(Entries taken from a collection)
________________________

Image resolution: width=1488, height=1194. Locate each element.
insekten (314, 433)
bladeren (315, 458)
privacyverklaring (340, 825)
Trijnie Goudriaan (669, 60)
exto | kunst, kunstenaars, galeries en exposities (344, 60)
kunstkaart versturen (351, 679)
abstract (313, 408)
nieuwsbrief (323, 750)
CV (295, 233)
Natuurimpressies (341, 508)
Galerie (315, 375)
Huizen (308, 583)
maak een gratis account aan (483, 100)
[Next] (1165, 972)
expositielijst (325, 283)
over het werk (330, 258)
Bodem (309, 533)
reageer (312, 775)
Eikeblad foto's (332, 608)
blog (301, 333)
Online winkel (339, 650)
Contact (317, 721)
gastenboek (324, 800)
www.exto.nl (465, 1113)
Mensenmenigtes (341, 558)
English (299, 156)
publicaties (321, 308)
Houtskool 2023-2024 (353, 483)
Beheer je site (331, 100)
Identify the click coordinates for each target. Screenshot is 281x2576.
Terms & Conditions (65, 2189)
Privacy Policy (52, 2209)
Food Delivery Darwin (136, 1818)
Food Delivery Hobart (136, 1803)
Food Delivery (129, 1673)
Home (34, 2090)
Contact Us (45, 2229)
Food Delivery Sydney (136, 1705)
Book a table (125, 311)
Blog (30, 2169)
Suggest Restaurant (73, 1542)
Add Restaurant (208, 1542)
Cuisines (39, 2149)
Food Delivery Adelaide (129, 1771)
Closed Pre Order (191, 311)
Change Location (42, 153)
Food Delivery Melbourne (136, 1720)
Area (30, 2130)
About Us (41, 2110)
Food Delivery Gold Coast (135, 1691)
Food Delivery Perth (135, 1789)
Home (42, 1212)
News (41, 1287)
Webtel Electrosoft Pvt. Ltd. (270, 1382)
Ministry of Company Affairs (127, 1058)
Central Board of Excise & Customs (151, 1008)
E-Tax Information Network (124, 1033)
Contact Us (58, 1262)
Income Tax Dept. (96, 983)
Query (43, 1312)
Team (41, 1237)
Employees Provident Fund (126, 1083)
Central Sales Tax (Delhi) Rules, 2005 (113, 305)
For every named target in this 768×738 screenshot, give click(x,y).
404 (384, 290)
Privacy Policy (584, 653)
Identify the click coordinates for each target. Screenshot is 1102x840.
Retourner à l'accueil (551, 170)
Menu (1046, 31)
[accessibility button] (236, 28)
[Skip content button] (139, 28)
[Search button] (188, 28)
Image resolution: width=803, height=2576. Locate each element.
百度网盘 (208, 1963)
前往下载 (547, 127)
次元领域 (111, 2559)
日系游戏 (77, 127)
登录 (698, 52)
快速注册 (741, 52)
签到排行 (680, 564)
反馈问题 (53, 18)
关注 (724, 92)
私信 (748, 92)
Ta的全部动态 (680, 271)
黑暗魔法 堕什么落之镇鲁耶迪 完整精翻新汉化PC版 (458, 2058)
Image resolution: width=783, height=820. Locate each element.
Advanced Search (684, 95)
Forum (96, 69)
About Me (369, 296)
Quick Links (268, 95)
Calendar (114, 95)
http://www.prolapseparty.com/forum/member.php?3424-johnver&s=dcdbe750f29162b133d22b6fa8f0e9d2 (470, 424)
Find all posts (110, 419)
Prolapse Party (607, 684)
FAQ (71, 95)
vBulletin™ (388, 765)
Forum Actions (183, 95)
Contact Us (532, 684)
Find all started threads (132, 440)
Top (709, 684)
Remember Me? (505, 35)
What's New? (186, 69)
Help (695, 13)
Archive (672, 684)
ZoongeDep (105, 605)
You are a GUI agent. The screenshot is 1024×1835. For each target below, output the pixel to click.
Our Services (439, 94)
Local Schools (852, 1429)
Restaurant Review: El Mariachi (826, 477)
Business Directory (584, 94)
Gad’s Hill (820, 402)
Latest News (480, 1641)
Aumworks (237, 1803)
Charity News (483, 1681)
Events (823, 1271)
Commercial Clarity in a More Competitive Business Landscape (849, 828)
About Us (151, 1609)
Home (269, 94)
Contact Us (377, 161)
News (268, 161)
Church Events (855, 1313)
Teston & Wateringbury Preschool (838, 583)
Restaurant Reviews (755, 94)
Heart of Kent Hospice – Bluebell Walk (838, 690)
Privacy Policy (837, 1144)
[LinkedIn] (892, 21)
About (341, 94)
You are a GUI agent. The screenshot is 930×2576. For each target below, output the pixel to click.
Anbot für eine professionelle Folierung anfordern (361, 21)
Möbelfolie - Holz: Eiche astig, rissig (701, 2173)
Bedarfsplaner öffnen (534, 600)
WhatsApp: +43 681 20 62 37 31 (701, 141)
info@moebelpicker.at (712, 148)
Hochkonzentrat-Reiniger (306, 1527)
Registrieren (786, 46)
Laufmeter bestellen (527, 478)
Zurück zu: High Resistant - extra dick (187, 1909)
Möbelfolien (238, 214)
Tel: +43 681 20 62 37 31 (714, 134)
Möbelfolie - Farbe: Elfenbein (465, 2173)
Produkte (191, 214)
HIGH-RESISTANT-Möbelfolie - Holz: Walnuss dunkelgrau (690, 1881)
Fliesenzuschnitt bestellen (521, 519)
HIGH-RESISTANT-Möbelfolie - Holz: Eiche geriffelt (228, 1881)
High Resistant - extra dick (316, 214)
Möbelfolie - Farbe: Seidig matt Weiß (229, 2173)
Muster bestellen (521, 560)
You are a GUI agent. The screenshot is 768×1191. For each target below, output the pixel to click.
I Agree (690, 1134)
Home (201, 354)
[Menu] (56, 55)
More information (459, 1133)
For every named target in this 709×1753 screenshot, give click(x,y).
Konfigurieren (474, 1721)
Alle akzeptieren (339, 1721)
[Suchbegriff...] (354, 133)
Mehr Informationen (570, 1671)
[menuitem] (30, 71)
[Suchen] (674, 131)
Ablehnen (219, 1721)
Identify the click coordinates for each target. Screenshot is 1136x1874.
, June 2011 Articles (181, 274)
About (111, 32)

________________________

Give back the records above exactly, limited to the lines between the one holding "Privacy Policy (52, 2209)" and the one holding "签到排行 (680, 564)", inclusive.

◆ RESPONSE BOX
Privacy Policy (52, 2209)
Food Delivery Darwin (136, 1818)
Food Delivery Hobart (136, 1803)
Food Delivery (129, 1673)
Home (34, 2090)
Contact Us (45, 2229)
Food Delivery Sydney (136, 1705)
Book a table (125, 311)
Blog (30, 2169)
Suggest Restaurant (73, 1542)
Add Restaurant (208, 1542)
Cuisines (39, 2149)
Food Delivery Adelaide (129, 1771)
Closed Pre Order (191, 311)
Change Location (42, 153)
Food Delivery Melbourne (136, 1720)
Area (30, 2130)
About Us (41, 2110)
Food Delivery Gold Coast (135, 1691)
Food Delivery Perth (135, 1789)
Home (42, 1212)
News (41, 1287)
Webtel Electrosoft Pvt. Ltd. (270, 1382)
Ministry of Company Affairs (127, 1058)
Central Board of Excise & Customs (151, 1008)
E-Tax Information Network (124, 1033)
Contact Us (58, 1262)
Income Tax Dept. (96, 983)
Query (43, 1312)
Team (41, 1237)
Employees Provident Fund (126, 1083)
Central Sales Tax (Delhi) Rules, 2005 (113, 305)
For every named target in this 768×738 screenshot, give click(x,y).
404 (384, 290)
Privacy Policy (584, 653)
Identify the click coordinates for each target. Screenshot is 1102x840.
Retourner à l'accueil (551, 170)
Menu (1046, 31)
[accessibility button] (236, 28)
[Skip content button] (139, 28)
[Search button] (188, 28)
Image resolution: width=803, height=2576. Locate each element.
百度网盘 (208, 1963)
前往下载 (547, 127)
次元领域 (111, 2559)
日系游戏 (77, 127)
登录 (698, 52)
快速注册 (741, 52)
签到排行 (680, 564)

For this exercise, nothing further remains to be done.